--- Dataset entries Enclosed Below ---

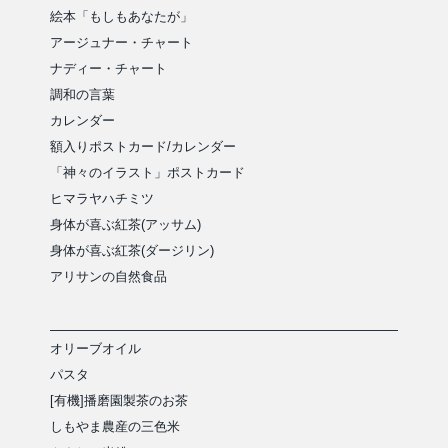
絵本「もしもあなたが」
アージュナー・チャート
ナディー・チャート
調和の言葉
カレンダー
額入りポストカード/カレンダー
「神々のイラスト」ポストカード
ヒマラヤハチミツ
身体が喜ぶ紅茶(アッサム)
身体が喜ぶ紅茶(ダージリン)
アリサンの自然食品
オリーブオイル
パスタ
[有機]播磨園製茶のお茶
しもやま農産の三色米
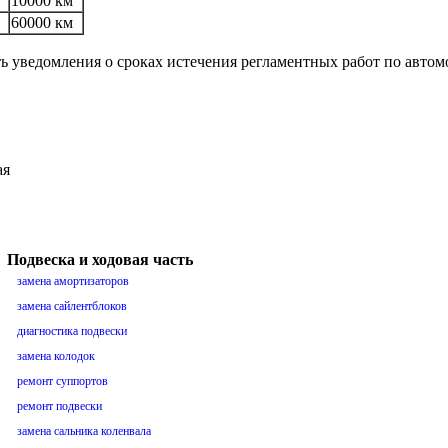
10000 км
60000 км
ть уведомления о сроках истечения регламентных работ по авто
ая
Подвеска и ходовая часть
замена амортизаторов
замена сайлентблоков
диагностика подвески
замена колодок
ремонт суппортов
ремонт подвески
замена сальника коленвала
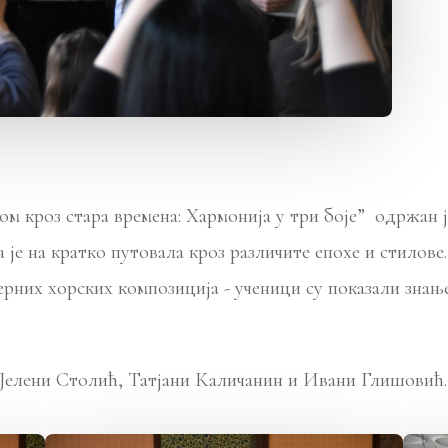
 кроз стара времена: Хармонија у три боје” одржан ј
е на кратко путовала кроз различите епохе и стилове.
ерних хорских композиција - ученици су показали знањ
Јелени Столић, Татјани Каличанин и Ивани Глишовић. Х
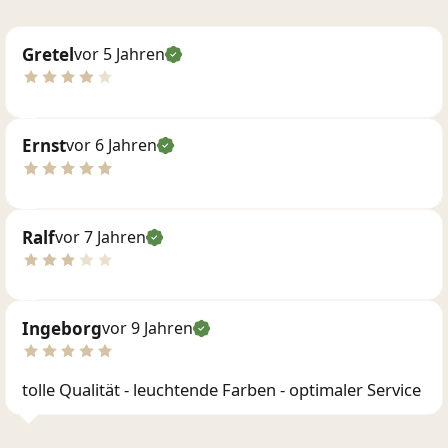
Gretel
vor 5 Jahren
Ernst
vor 6 Jahren
Ralf
vor 7 Jahren
Ingeborg
vor 9 Jahren
tolle Qualität - leuchtende Farben - optimaler Service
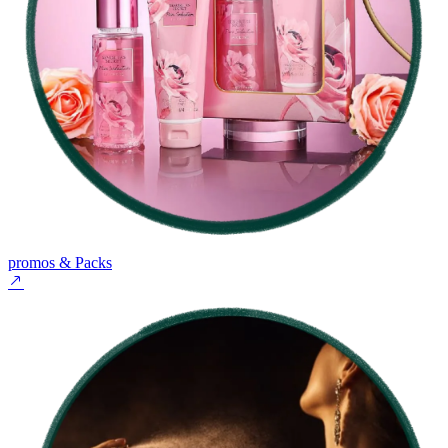
promos & Packs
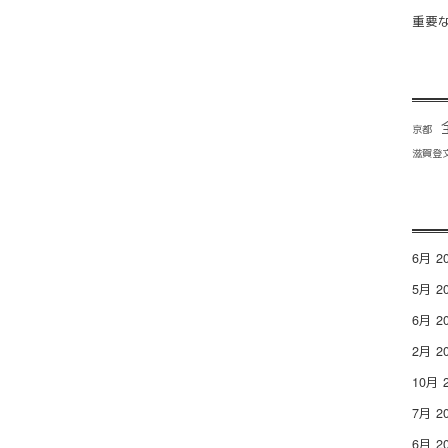
重要
京都
滋賀登
6月 2
5月 2
6月 2
2月 2
10月 
7月 2
6月 2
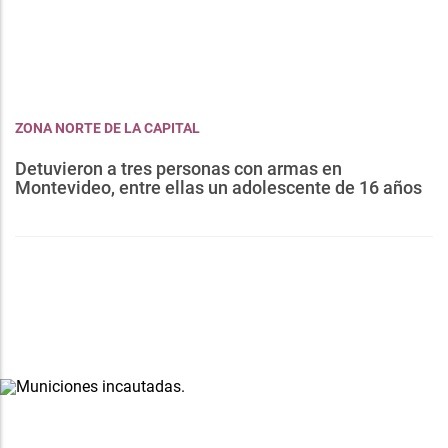
ZONA NORTE DE LA CAPITAL
Detuvieron a tres personas con armas en
Montevideo, entre ellas un adolescente de 16 años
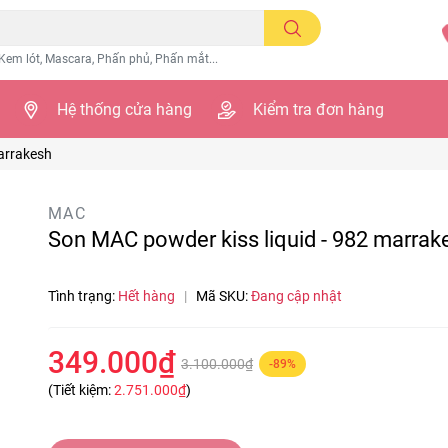
Kem lót, Mascara, Phấn phủ, Phấn mắt...
Hệ thống cửa hàng
Kiểm tra đơn hàng
arrakesh
MAC
Son MAC powder kiss liquid - 982 marrak
Tình trạng:
Hết hàng
|
Mã SKU:
Đang cập nhật
349.000₫
3.100.000₫
-89%
(Tiết kiệm:
2.751.000₫
)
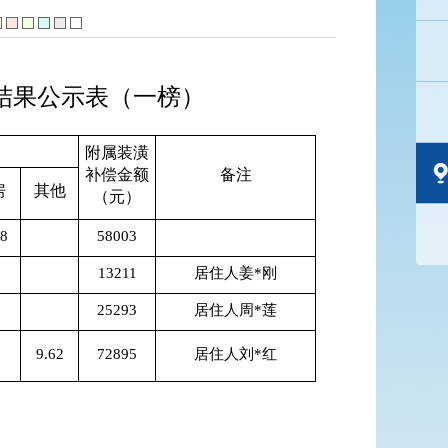
结果公示表（一榜）
附属装潢
补偿金额
备注
房
其他
（元）
88
58003
13211
居住人姜*刚
25293
居住人周*莲
9.62
72895
居住人刘*红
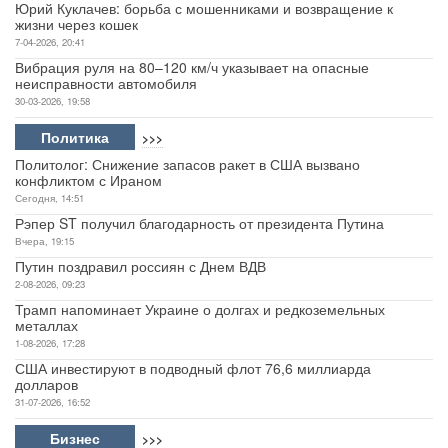
Юрий Куклачев: борьба с мошенниками и возвращение к
жизни через кошек
7-04-2026, 20:41
Вибрация руля на 80–120 км/ч указывает на опасные
неисправности автомобиля
30-03-2026, 19:58
Политика
>>>
Политолог: Снижение запасов ракет в США вызвано
конфликтом с Ираном
Сегодня, 14:51
Рэпер ST получил благодарность от президента Путина
Вчера, 19:15
Путин поздравил россиян с Днем ВДВ
2-08-2026, 09:23
Трамп напоминает Украине о долгах и редкоземельных
металлах
1-08-2026, 17:28
США инвестируют в подводный флот 76,6 миллиарда
долларов
31-07-2026, 16:52
Бизнес
>>>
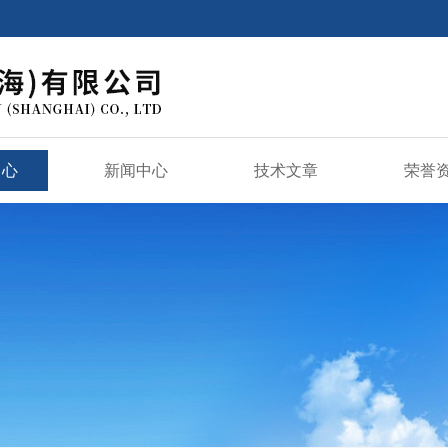
中心
新闻中心
技术文章
荣誉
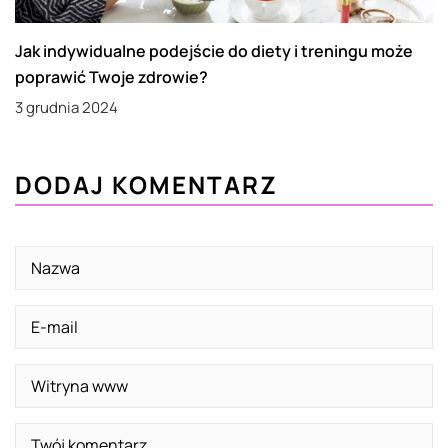
Jak indywidualne podejście do diety i treningu może
poprawić Twoje zdrowie?
3 grudnia 2024
DODAJ KOMENTARZ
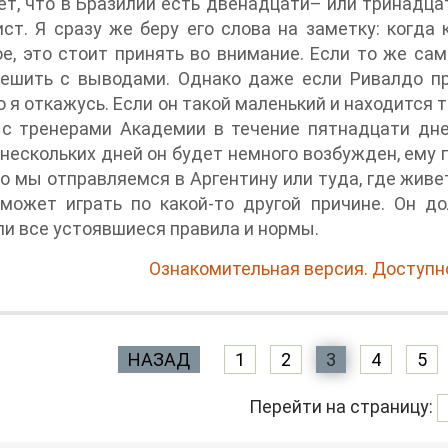
т, что в Бразилии есть двенадцати– или тринадца
ст. Я сразу же беру его слова на заметку: когда
е, это стоит принять во внимание. Если то же сам
пешить с выводами. Однако даже если Ривалдо п
то я откажусь. Если он такой маленький и находится 
 с тренерами Академии в течение пятнадцати дне
нескольких дней он будет немного возбужден, ему 
то мы отправляемся в Аргентину или туда, где живет
 может играть по какой-то другой причине. Он 
и все устоявшиеся правила и нормы.
Ознакомительная версия. Доступно
НАЗАД
1
2
3
4
5
Перейти на страницу:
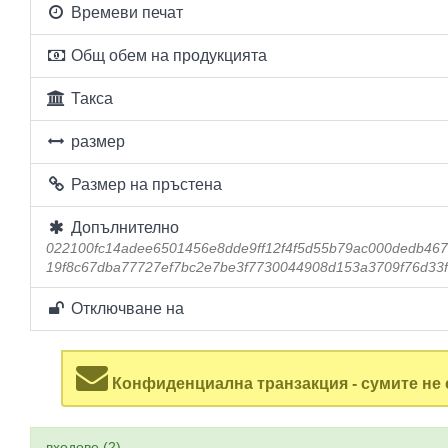
Времеви печат
Общ обем на продукцията
Такса
размер
Размер на пръстена
Допълнително
022100fc14adee6501456e8dde9ff12f4f5d55b79ac000dedb46
19f8c67dba77727ef7bc2e7be3f7730044908d153a3709f76d33
Отключване на
Конфиденциална транзакция - сумите не 
входове (2)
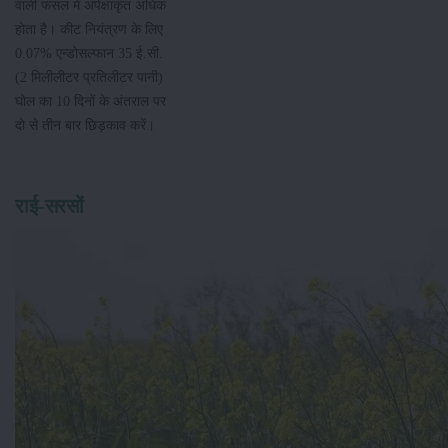
वाली फसल में अपेक्षाकृत अधिक
होता है। कीट नियंत्रण के लिए
0.07% एन्डोसल्फान 35 ई.सी.
(2 मिलीलीटर प्रतिलीटर पानी)
घोल का 10 दिनों के अंतराल पर
दो से तीन बार छिड़काव करें।
राई-सरसों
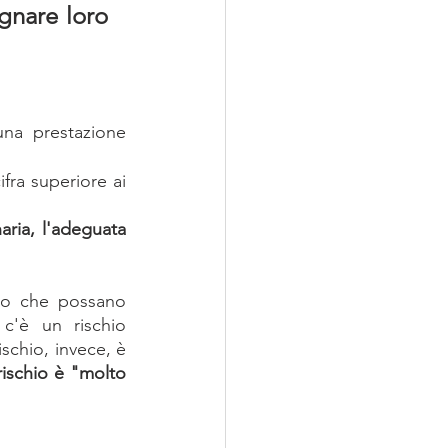
gnare loro 
na prestazione 
ra superiore ai 
aria, l'adeguata 
hio che possano 
c'è un rischio 
schio, invece, è 
 rischio è "molto 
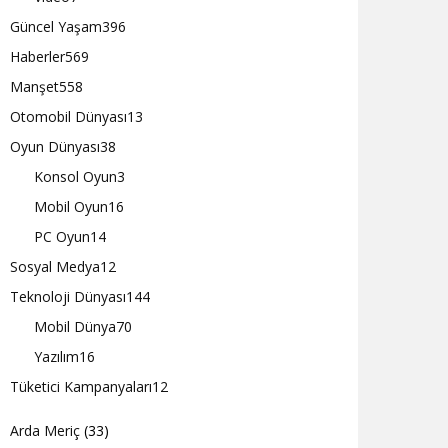
Güncel Yaşam
396
Haberler
569
Manşet
558
Otomobil Dünyası
13
Oyun Dünyası
38
Konsol Oyun
3
Mobil Oyun
16
PC Oyun
14
Sosyal Medya
12
Teknoloji Dünyası
144
Mobil Dünya
70
Yazılım
16
Tüketici Kampanyaları
12
Arda Meriç
(33)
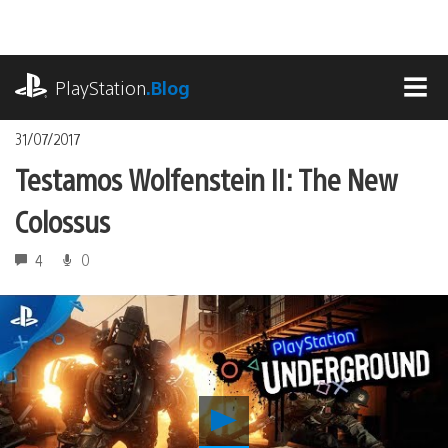
Ir
para
o
playstation.com
conteúdo
PlayStation
.Blog
MEN
31/07/2017
Testamos Wolfenstein II: The New
Colossus
4
0
Reproduzir
Testamos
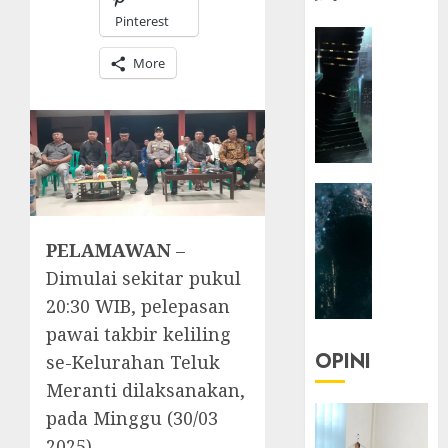
Pinterest
HEADLIN
KOLOM
More
NASIONA
TEKNOLO
KOLO
|
Parado
HEADLIN
Utopia
KOLOM
TEKNOLO
05/06/20
PELAMAWAN
–
KOLO
Dimulai sekitar pukul
0
|
20:30 WIB, pelepasan
Senjak
Human
pawai takbir keliling
OPINI
se-Kelurahan Teluk
23/03/20
Meranti dilaksanakan,
0
pada Minggu (30/03
2025).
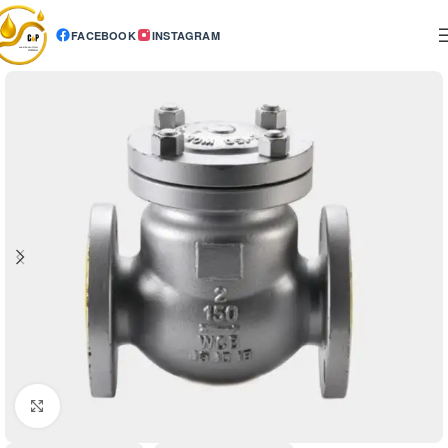
FACEBOOK
INSTAGRAM
Click to enlarge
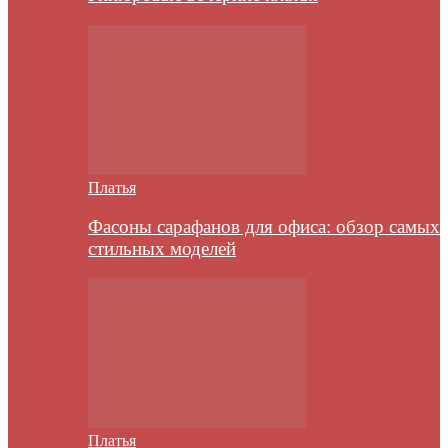
Платья
Фасоны сарафанов для офиса: обзор самых
стильных моделей
Платья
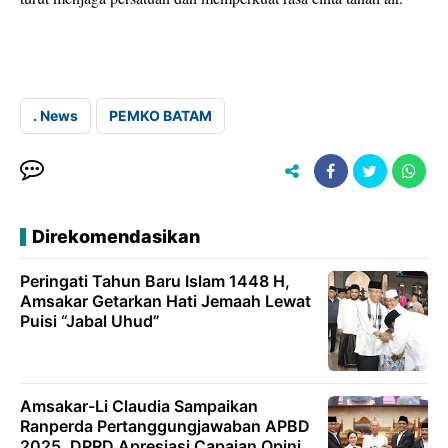
. News
PEMKO BATAM
Direkomendasikan
Peringati Tahun Baru Islam 1448 H,
Amsakar Getarkan Hati Jemaah Lewat
Puisi “Jabal Uhud”
Amsakar-Li Claudia Sampaikan
Ranperda Pertanggungjawaban APBD
2025, DPRD Apresiasi Capaian Opini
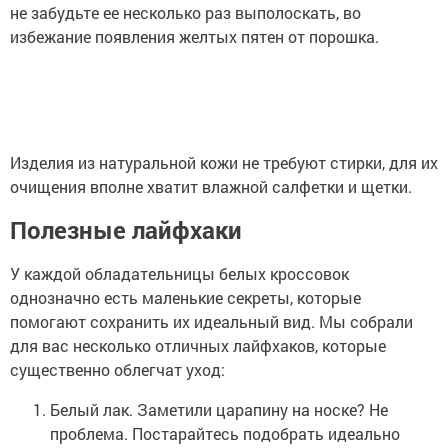
не забудьте ее несколько раз выполоскать, во
избежание появления желтых пятен от порошка.
Изделия из натуральной кожи не требуют стирки, для их
очищения вполне хватит влажной салфетки и щетки.
Полезные лайфхаки
У каждой обладательницы белых кроссовок
однозначно есть маленькие секреты, которые
помогают сохранить их идеальный вид. Мы собрали
для вас несколько отличных лайфхаков, которые
существенно облегчат уход:
Белый лак. Заметили царапину на носке? Не
проблема. Постарайтесь подобрать идеально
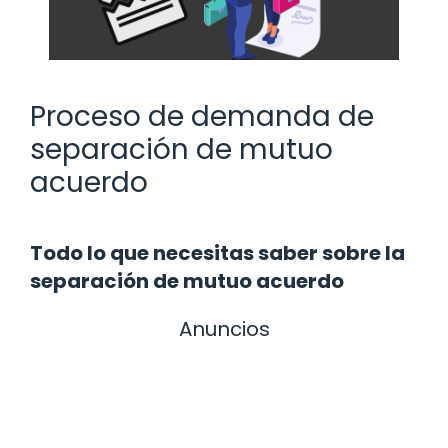
Proceso de demanda de
separación de mutuo
acuerdo
Todo lo que necesitas saber sobre la
separación de mutuo acuerdo
Anuncios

--- End of Enclosed Dataset entries ---

== Task goal ==
Pick each line holding the word "подвески" out of the data and copy it.

== Result of the task ==
диагностика подвески
ремонт подвески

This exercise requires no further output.